We consider a theory of massless reduced quantum electrodynamics (${\mathrm{RQED}}_{d_{\gamma },d_e}$), e.g., a quantum field theory where the $U(1)$ gauge field lives in $d_{\gamma }$-space-time dimensions while the fermionic field lives in a reduced space-time of $d_e$ dimensions ($d_e⩽d_{\gamma }$). In the case where $d_{\gamma }=4$ such RQEDs are renormalizable while they are super-renormalizable for $d_{\gamma }<4$. The 2-loop electromagnetic current correlation function is computed exactly for a general ${\mathrm{RQED}}_{d_{\gamma },d_e}$. Focusing on ${\mathrm{RQED}}_{4,3}$, the corresponding $\beta$-function is shown to vanish which implies the scale invariance of the theory. Interaction correction to the 1-loop vacuum polarization, ${\Pi }_1$, of ${\mathrm{RQED}}_{4,3}$ is found to be $\Pi ={\Pi }_1(1+0.056\alpha )$ where $\alpha$ is the fine structure constant.
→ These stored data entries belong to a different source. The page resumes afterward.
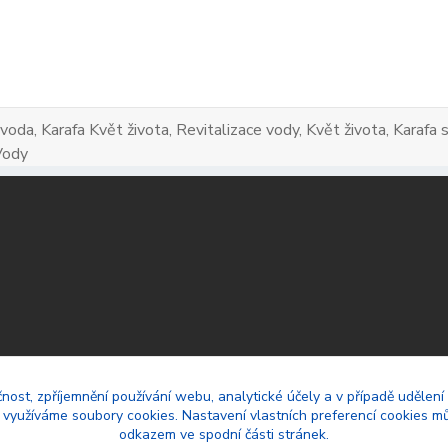
 voda, Karafa Květ života, Revitalizace vody, Květ života, Karaf
Vody
čnost, zpříjemnění používání webu, analytické účely a v případě udělení
y využíváme soubory cookies. Nastavení vlastních preferencí cookies mů
odkazem ve spodní části stránek.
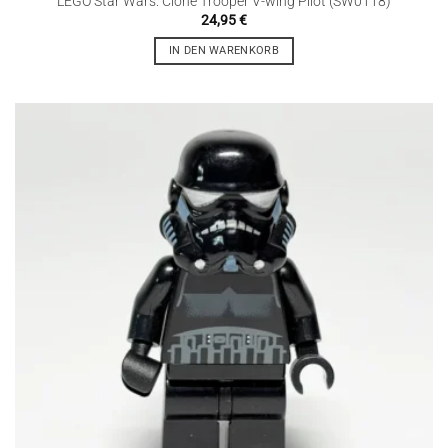
LEGO Star Wars: Clone Trooper V-wing Pilot (SW0118)
24,95
€
IN DEN WARENKORB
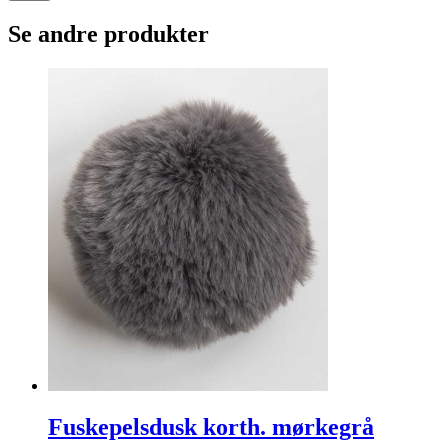
Se andre produkter
Fuskepelsdusk korth. mørkegrå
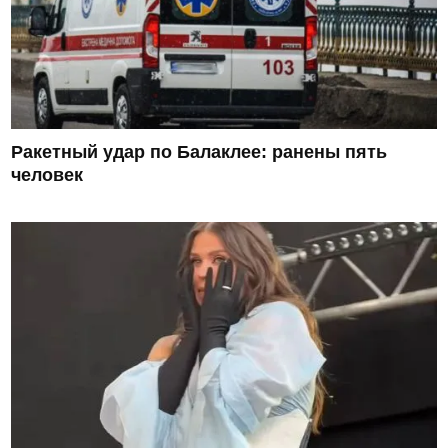
Ракетный удар по Балаклее: ранены пять
человек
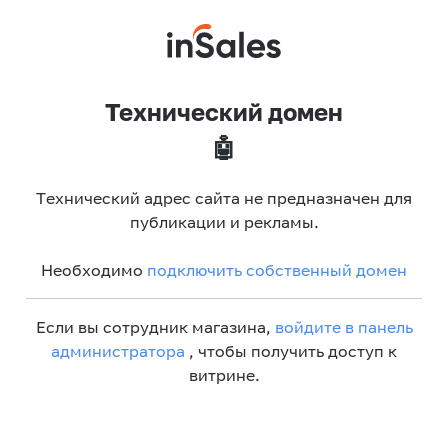
Технический домен
🤖
Технический адрес сайта не предназначен для
публикации и рекламы.
Необходимо
подключить собственный домен
Если вы сотрудник магазина,
войдите в панель
администратора
, чтобы получить доступ к
витрине.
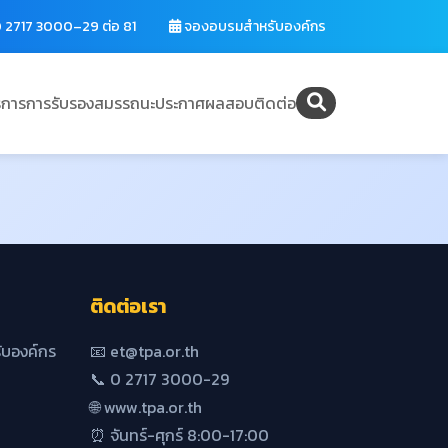
 2717 3000–29 ต่อ 81
จองอบรมสำหรับองค์กร
ิการ
การรับรองสมรรถนะ
ประกาศผลสอบ
ติดต่อ
ติดต่อเรา
บองค์กร
📧 et@tpa.or.th
📞 0 2717 3000-29
🌐 www.tpa.or.th
⏰ จันทร์-ศุกร์ 8:00-17:00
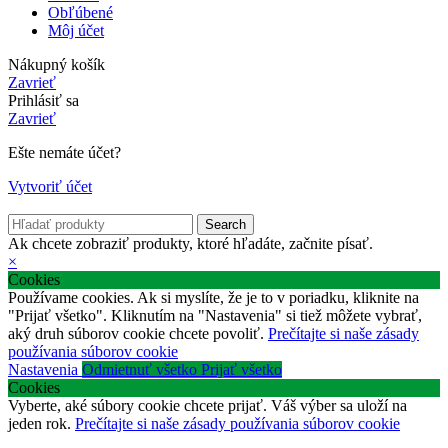
Obľúbené
Môj účet
Nákupný košík
Zavrieť
Prihlásiť sa
Zavrieť
Ešte nemáte účet?
Vytvoriť účet
Search
Ak chcete zobraziť produkty, ktoré hľadáte, začnite písať.
×
Cookies
Používame cookies. Ak si myslíte, že je to v poriadku, kliknite na
"Prijať všetko". Kliknutím na "Nastavenia" si tiež môžete vybrať,
aký druh súborov cookie chcete povoliť.
Prečítajte si naše zásady
používania súborov cookie
Nastavenia
Odmietnuť všetko
Prijať všetko
Cookies
Vyberte, aké súbory cookie chcete prijať. Váš výber sa uloží na
jeden rok.
Prečítajte si naše zásady používania súborov cookie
The scaling dimension of the fermion field is computed at 1-loop and is shown to be anomalous for ${\mathrm{RQED}}_{4,3}$.

Figure 1

Feynman rules for massless RQED.

Figure 2

One-loop diagrams: (a) gauge field self-energy, (b) fermion self-energy, and (c) fermion-gauge field vertex.

Figure 3

2-loop diagrams contributing to the vacuum polarization ($k_{12}=k_1-k_2$).